Gem #50: Overload Resolution

by Bob Duff —AdaCore

Let's get started…

Ada allows overloading of subprograms, which means that two or more subprogram declarations with the same name can be visible at the same place. Here, "name" can refer to operator symbols, like "+". Ada also allows overloading of various other notations, such as literals and aggregates.

In most languages that support overloading, overload resolution is done "bottom up" -- that is, information flows from inner constructs to outer constructs. (As usual, computer folks draw their trees upside-down, with the root at the top.) For example, if we have two procedures Print:

    procedure Print (S : Sequence);
    procedure Print (S : Set);
    X : Sequence;
    Print (X);

the type of X determines which Print is meant in the call.

Ada is unusual in that it supports top-down overload resolution as well:

    function Empty return Sequence;
    procedure Print_Sequence (S : Sequence);
    function Empty return Set;
    procedure Print_Set (S : Set);
    Print_Sequence (Empty);

The type of the formal parameter S of Print_Sequence determines which Empty is meant in the call. In C++, for example, the equivalent of the "Print (X)" example would resolve, but the "Print_Sequence (Empty)" would be illegal, because C++ does not use top-down information.

If we overload things too heavily, we can cause ambiguities:

    function Empty return Sequence;
    procedure Print (S : Sequence);
    function Empty return Set;
    procedure Print (S : Set);
    Print (Empty); -- Illegal!

The call is ambiguous, and therefore illegal, because there are two possible meanings. One way to resolve the ambiguity is to use a qualified expression to say which type we mean:

    Print (Sequence'(Empty));

Note that we're now using both bottom-up and top-down overload resolution: Sequence' determines which Empty is meant (top down) and which Print is meant (bottom up). You can qualify an expression, even if it is not ambiguous according to Ada rules -- you might want to clarify the type because it might be ambiguous for human readers.

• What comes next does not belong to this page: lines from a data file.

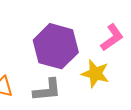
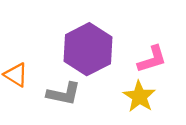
yellow star: (95, 74) -> (139, 96), moved

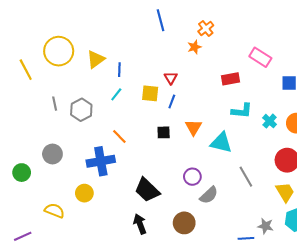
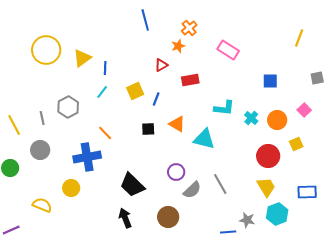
pink rectangle: (260, 57) -> (228, 50), moved
yellow line: (26, 70) -> (14, 125), moved
red triangle: (171, 78) -> (161, 65), moved, turned 32
red rectangle: (230, 79) -> (190, 80), moved
yellow square: (150, 93) -> (135, 91), turned -30
gray line: (55, 104) -> (42, 118), moved
orange triangle: (193, 127) -> (177, 124), turned -30
gray line: (246, 177) -> (220, 184), moved

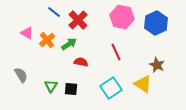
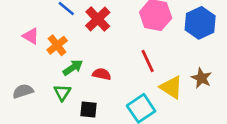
green arrow: (69, 44) -> (73, 68), moved
gray semicircle: (21, 75) -> (23, 91), turned -77
yellow triangle: (143, 84) -> (171, 87), moved
green triangle: (51, 86) -> (62, 93), moved

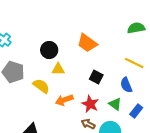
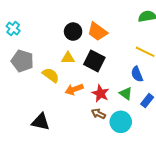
black circle: (49, 50) -> (73, 32), moved
black square: (96, 77) -> (94, 61), moved, size x1.5

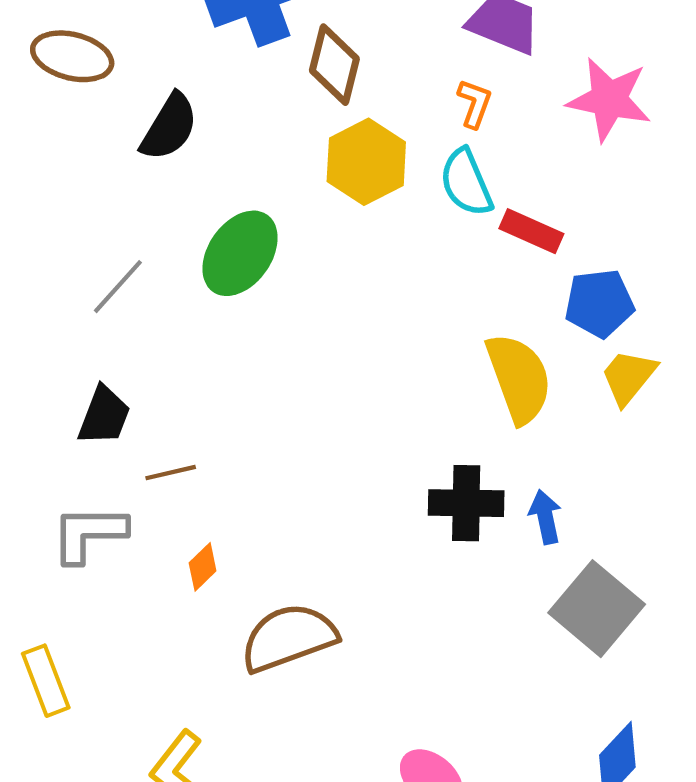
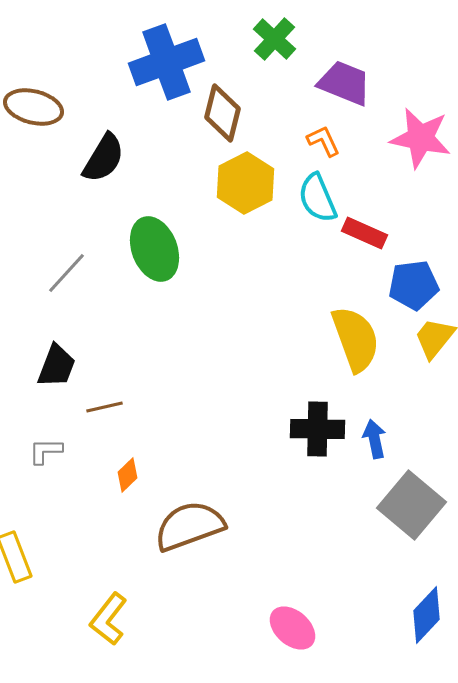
orange L-shape: (475, 103) -> (324, 141), turned -45
green ellipse: (240, 253) -> (154, 249), turned -56
gray L-shape: (89, 534) -> (46, 451), size x0.6

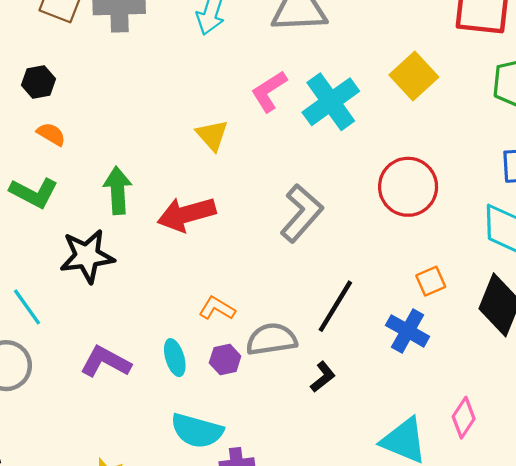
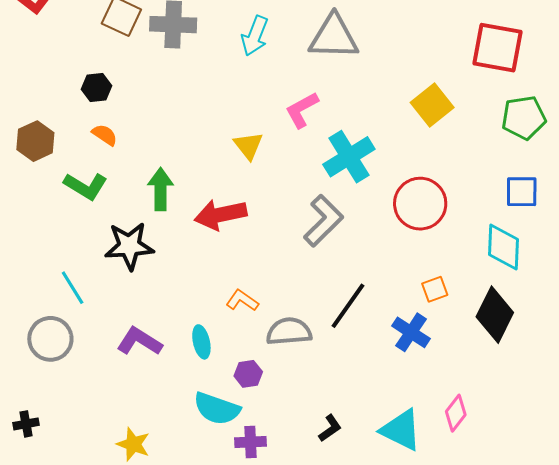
cyan cross: (331, 102) -> (349, 157), moved
purple hexagon: (225, 360) -> (248, 374), moved
black L-shape: (323, 377) -> (330, 428), moved

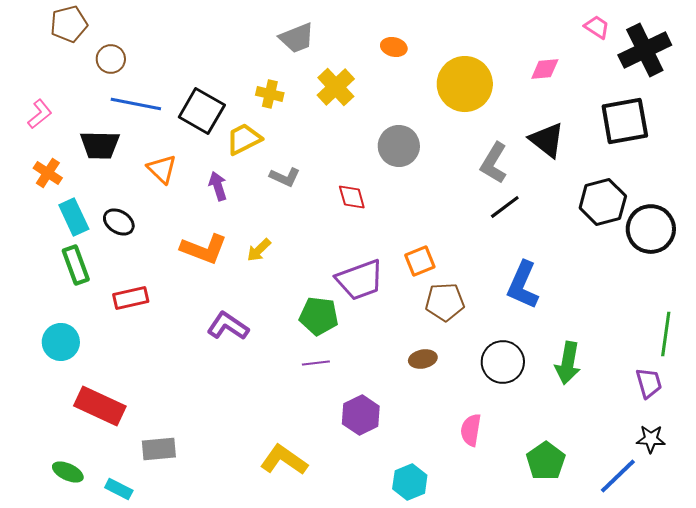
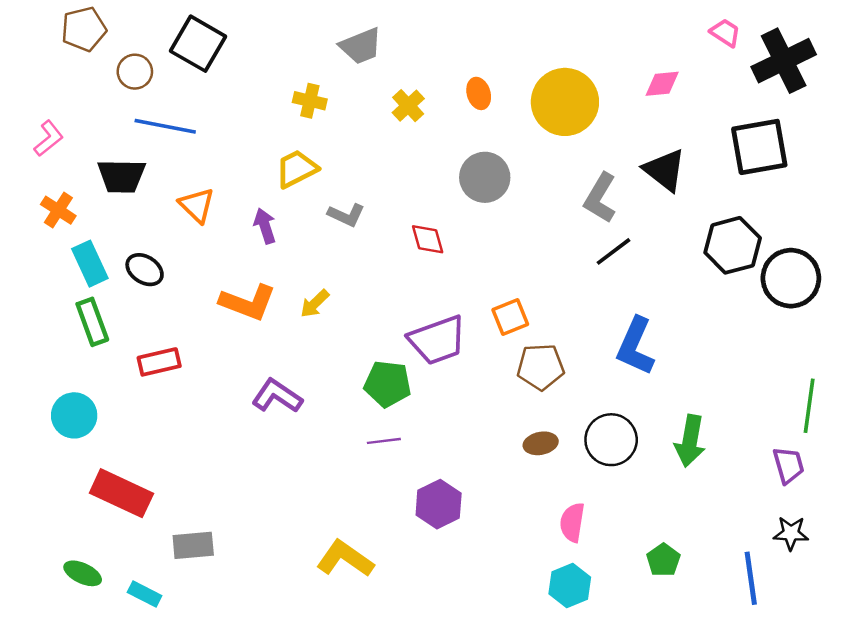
orange ellipse: (394, 47) -> (479, 93), moved, turned 60
yellow cross: (336, 87) -> (408, 106), size x0.7
yellow cross: (270, 94) -> (310, 101), moved
black square: (202, 111) -> (198, 44), moved
brown ellipse: (423, 359) -> (541, 443), moved
green pentagon: (546, 461) -> (663, 560), size x0.7
blue line: (618, 476) -> (751, 578), turned -54
cyan hexagon: (410, 482) -> (570, 585), moved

Of course, you could instead resolve the "Print (Empty)" example by modifying the source code so the names are unique, as in the earlier examples. That might well be the best solution, assuming you can modify the relevant sources. Too much overloading can be confusing. How much is "too much" is in part a matter of taste.

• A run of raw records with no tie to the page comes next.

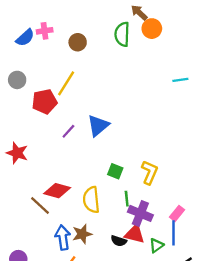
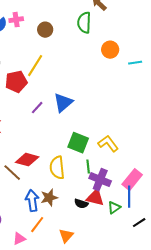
orange circle: (152, 29) -> (110, 50), moved
green square: (115, 171) -> (78, 143), size x1.5
yellow L-shape: (150, 172) -> (108, 144), turned -60
pink rectangle: (177, 213) -> (132, 180), size x1.5

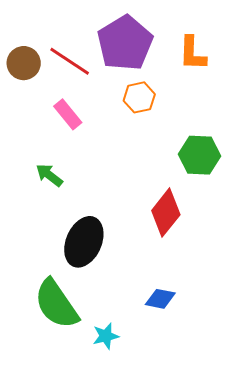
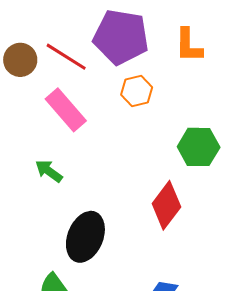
purple pentagon: (125, 43) -> (121, 37), turned -30
pink rectangle: (68, 114) -> (66, 110), size x1.4

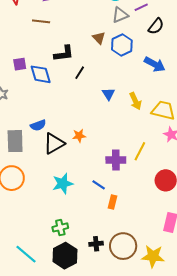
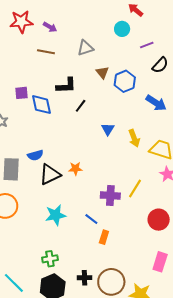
gray triangle: (120, 15) -> (85, 48), moved

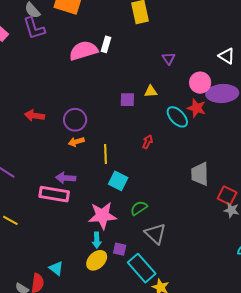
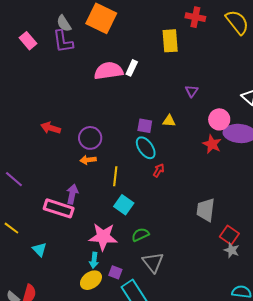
cyan ellipse: (177, 117) -> (146, 148), moved
purple arrow: (66, 178) -> (72, 194), turned 90
cyan triangle: (56, 268) -> (39, 250), moved

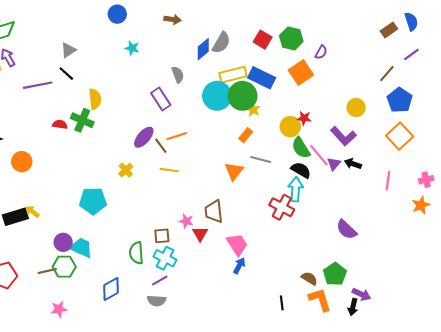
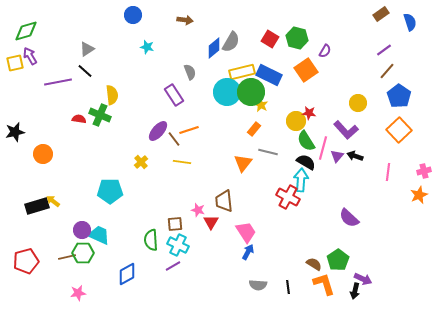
brown rectangle: (389, 30) -> (381, 14), moved
purple line: (411, 54) -> (384, 50), moved
pink line: (319, 155) -> (323, 148), turned 55
gray semicircle: (157, 301) -> (258, 285), moved

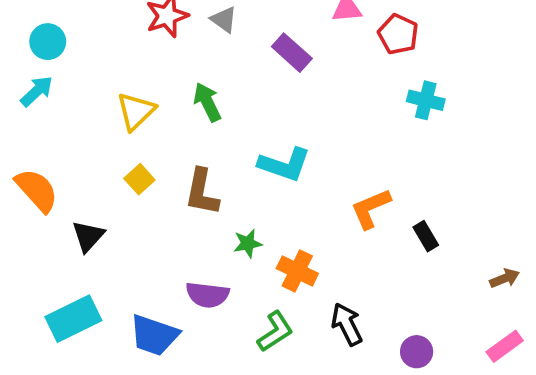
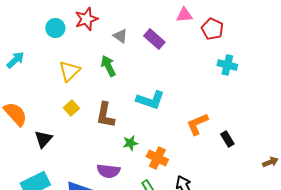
gray triangle: (224, 20) -> (120, 36), moved
cyan circle: (48, 42) -> (55, 28), moved

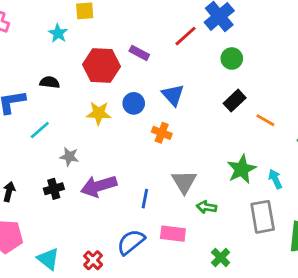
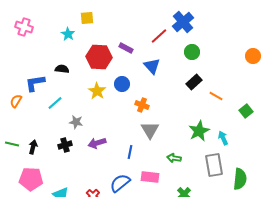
blue triangle: (173, 95) -> (152, 66), moved
yellow star: (99, 113) -> (97, 91), turned 30
gray triangle: (184, 182) -> (150, 130), moved
purple arrow: (99, 186) -> (97, 143), size x0.7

Ada really needs to have top-down overload resolution, in order to resolve literals. In some languages, you can tell the type of a literal by looking at it, for example appending "L" (letter el) means "the type of this literal is long int". That sort of kludge won't work in Ada, because we have an open-ended set of integer types:

    type Apple_Count is range 0..100;
    procedure Peel (Count : Apple_Count);
    Peel (20);

You can't tell by looking at the literal 20 what its type is. The type of formal parameter Count tells us that 20 is an Apple_Count, as opposed to some other type, such as Standard.Long_Integer. [Technically, the type of 20 is universal_integer, which is implicitly converted to Apple_Count -- it's really the result type of that implicit conversion that is at issue. But that's an obscure point -- you won't go _too_ far wrong if you think of the integer literal notation as being overloaded on all integer types.]

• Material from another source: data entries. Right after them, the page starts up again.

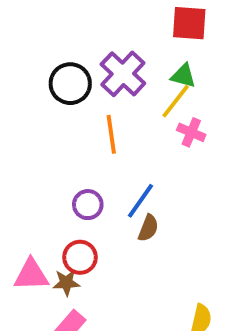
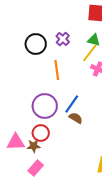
purple cross: (123, 74) -> (63, 39), size x0.6
purple circle: (88, 205) -> (45, 106), size x1.6
brown semicircle: (148, 228) -> (76, 118), turned -80

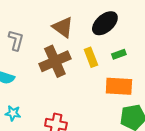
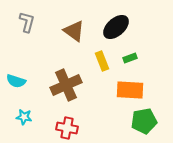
gray L-shape: (16, 40) -> (27, 22), moved
brown cross: (55, 61) -> (66, 85), moved

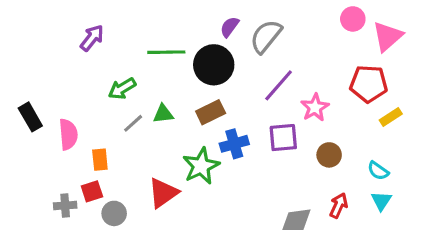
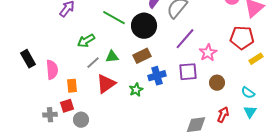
green line: (166, 52) -> (114, 18), turned 30
green star: (201, 166) -> (136, 90), size x0.6
red triangle: (163, 193) -> (106, 84), moved

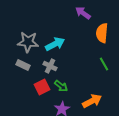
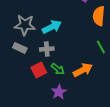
gray cross: (50, 66) -> (47, 49), turned -32
orange arrow: (92, 101) -> (83, 70), moved

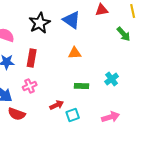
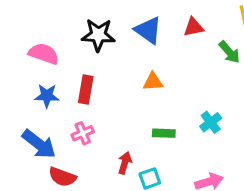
red triangle: (102, 10) -> (193, 27), moved
black star: (40, 23) -> (98, 35), turned 30
red arrow: (57, 105) -> (125, 163), turned -48

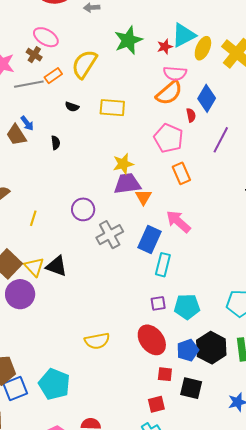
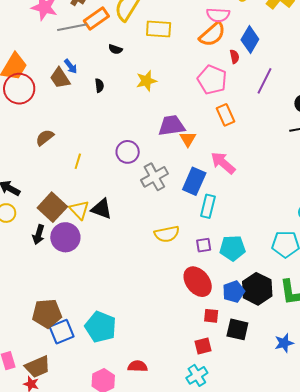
orange rectangle: (53, 76) -> (96, 18), size x1.4
yellow rectangle: (112, 108) -> (159, 29), moved
yellow star: (123, 164) -> (146, 81), moved
yellow semicircle: (97, 341) -> (167, 234), moved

Programmers sometimes wonder why the compiler can't resolve something that seems obvious. For example:

    type Apple_Count is range 0..100;
    procedure Slice (Count : Apple_Count);
    type Orange_Count is range 0..10_000;
    procedure Slice (Count : Orange_Count);
    Slice (Count => 10_000); -- Illegal!

This call is ambiguous, and therefore illegal. But why? Clearly the programmer must have meant the Orange_Count one, because 10_000 is out of range for Apple_Count. And all the relevant expressions happen to be static.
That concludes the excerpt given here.